------ Given records ------

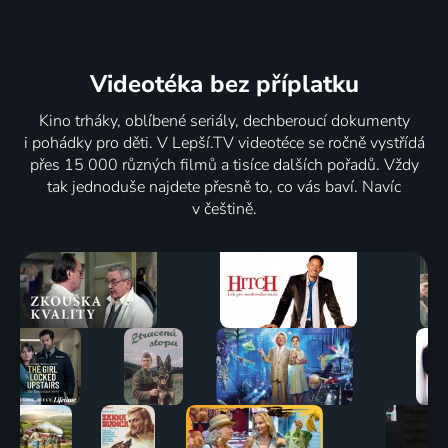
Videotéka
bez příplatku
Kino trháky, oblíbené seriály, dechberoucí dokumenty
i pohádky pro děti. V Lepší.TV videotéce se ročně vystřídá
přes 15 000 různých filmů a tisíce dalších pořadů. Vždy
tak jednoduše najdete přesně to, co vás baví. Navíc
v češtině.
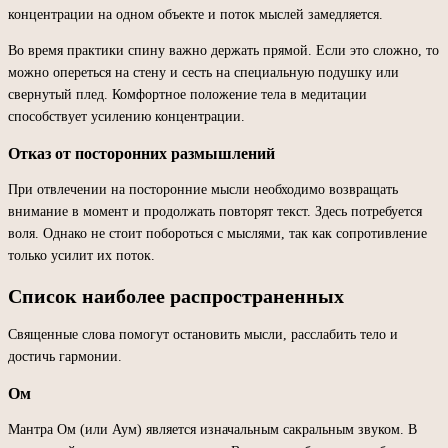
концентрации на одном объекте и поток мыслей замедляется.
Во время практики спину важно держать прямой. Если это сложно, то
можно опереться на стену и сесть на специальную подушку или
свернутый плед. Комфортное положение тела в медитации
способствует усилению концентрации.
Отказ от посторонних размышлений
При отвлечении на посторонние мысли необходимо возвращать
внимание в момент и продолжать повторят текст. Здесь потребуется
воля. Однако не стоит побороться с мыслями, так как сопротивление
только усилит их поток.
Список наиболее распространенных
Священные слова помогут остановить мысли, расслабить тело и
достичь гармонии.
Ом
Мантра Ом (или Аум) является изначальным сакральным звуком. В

------
------ Given records ------

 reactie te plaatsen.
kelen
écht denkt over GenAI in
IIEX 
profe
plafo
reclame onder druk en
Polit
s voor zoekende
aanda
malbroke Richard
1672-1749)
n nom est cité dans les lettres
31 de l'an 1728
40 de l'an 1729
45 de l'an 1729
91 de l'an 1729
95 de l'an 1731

------
------ Given records ------

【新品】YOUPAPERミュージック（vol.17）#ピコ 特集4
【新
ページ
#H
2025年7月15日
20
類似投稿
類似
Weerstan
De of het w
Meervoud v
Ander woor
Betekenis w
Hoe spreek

------

**What is needed:**
Scan the data for lines with the word "концентрации". Report only how many there are.

**Task response:**
2